Even when he wasn’t reading to me or my siblings, he read. Whether he came home early, not having to work his second job, or late, he’d read in bed before he turned his light out. On weekends, he might alternate between playing softball with us, watching a football game on television, and reading his own books—history, biographies, thrillers, novels and nonfiction that involved the law. And when finances finally became sufficiently robust to cover expenses and some small luxuries, he indulged himself in the beginnings of his own library.

He taught me so much, and he passed onto me the passion for books and reading that has defined much of my own life. And now it is coming to an end. His frailty is frightening, but even more than his frailty was his choice to stop reading or even listening to audio books about a year ago. And no amount of gentle encouragement has persuaded him to pick one up again.

My dad, George Campbell, the man who taught me the joy of books isn’t going to be around for much longer. If I am fortunate, it might be a couple—or a few—more years. But I cannot plan on that. So when I was down with him yesterday, I did something I wish I had done before: I picked up The River of Doubt, the vivid story of Theodore Roosevelt’s journey down the Amazon, settled myself next to him where we could feel each other, and read some of it to him. I had told him about it when I originally read it, and he was interested. So I opened the book to the chapter where the party, having struggled for weeks to reach their starting point on the river, launches the canoes and begins what will prove to be a terrible and devastating mission to chart the length of the then-unknown river. 

For a half-hour we sat together and shared the gift of reading using my voice. I closed the book when I noticed his eyes were closing in sleep. I wiped away the tears that filled mine and squeezed his hand.

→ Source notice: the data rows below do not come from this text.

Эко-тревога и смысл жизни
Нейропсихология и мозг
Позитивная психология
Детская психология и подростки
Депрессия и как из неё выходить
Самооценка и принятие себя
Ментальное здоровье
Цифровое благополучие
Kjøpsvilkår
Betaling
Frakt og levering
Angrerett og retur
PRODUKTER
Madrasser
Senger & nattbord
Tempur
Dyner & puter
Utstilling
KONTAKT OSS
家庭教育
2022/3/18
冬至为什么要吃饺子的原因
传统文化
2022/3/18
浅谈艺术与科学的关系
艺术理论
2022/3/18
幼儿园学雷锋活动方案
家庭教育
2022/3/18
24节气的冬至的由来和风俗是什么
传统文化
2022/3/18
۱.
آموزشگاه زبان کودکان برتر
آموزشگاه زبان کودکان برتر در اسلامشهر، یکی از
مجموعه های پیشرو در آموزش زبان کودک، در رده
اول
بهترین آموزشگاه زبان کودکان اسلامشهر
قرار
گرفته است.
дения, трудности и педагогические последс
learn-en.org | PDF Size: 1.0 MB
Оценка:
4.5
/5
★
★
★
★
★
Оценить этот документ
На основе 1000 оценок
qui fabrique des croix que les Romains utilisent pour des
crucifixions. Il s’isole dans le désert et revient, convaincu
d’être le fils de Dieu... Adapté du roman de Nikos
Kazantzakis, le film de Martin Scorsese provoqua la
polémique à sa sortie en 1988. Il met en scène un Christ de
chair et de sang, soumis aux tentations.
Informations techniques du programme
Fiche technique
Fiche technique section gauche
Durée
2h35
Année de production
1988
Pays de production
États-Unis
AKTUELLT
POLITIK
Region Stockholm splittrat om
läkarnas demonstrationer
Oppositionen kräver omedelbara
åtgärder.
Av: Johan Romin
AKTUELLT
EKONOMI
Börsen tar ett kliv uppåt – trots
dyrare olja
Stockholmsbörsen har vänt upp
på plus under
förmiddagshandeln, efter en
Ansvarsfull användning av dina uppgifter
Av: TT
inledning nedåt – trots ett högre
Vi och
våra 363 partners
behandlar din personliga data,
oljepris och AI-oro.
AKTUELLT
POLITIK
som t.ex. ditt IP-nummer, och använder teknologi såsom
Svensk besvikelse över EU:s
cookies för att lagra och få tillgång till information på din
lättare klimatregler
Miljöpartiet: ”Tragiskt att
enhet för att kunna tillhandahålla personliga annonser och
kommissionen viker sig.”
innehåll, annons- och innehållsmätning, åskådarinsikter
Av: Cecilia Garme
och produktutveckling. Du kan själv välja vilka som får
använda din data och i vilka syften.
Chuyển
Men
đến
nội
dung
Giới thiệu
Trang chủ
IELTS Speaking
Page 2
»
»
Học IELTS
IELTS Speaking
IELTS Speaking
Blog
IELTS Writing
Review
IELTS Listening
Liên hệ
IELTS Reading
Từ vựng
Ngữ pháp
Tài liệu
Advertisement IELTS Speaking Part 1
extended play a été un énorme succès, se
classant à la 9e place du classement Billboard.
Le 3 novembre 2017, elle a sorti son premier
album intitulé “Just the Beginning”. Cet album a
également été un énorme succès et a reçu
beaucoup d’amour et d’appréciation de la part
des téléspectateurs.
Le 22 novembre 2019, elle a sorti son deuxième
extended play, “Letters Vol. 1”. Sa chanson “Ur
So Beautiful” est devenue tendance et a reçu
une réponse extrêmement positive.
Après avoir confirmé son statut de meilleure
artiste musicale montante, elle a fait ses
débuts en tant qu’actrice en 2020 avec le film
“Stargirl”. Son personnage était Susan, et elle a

The page has turned. I am now the reader rather than the listener.

Upcoming Book Festivals:
Unfortunately, there are none this week.

The Pub House:
Paris Press was founded to publish the “work of women writers that has been neglected or misrepresented by the literary world.” They focus on quality, publishing only one to three “daring and beautiful” books of all genres per year. Here you will find poetry, fiction, nonfiction and memoirs. Among their books are these particularly intriguing ones: The Heart to Artemis: A Writer’s Memoirs and Visa for Avalon.

Of Interest:
Abe Books, the used online book venue where book lovers from around the world gather to buy and sell has posted its list of their most expensive sales in 2008. Among the high-priced sales was, not surprisingly, a signed first edition of Barack Obama’s book, Dreams From My Father, that went for $5,500. The most expensive ephemera was George Bernard Shaw’s typewriter at $7,979. T.S. Eliots’ Poems (1909-1925) in a signed first edition (one of eighty-five number copies) sold for $8,500.

This Week . . .
Now here’s a fun site. Wordle is a kind of electronic toy that allows you to create “word clouds” from text that you provide. “Clouds” will form that consist of words of varying sizes (depending on their prominence in your text). You can then take that cloud and tweak it with different fonts, layouts, and color schemes. And the clouds are yours to use as you see fit, but if you leave them on the site then anyone else is free to use them too.  Warning: it can be addictive!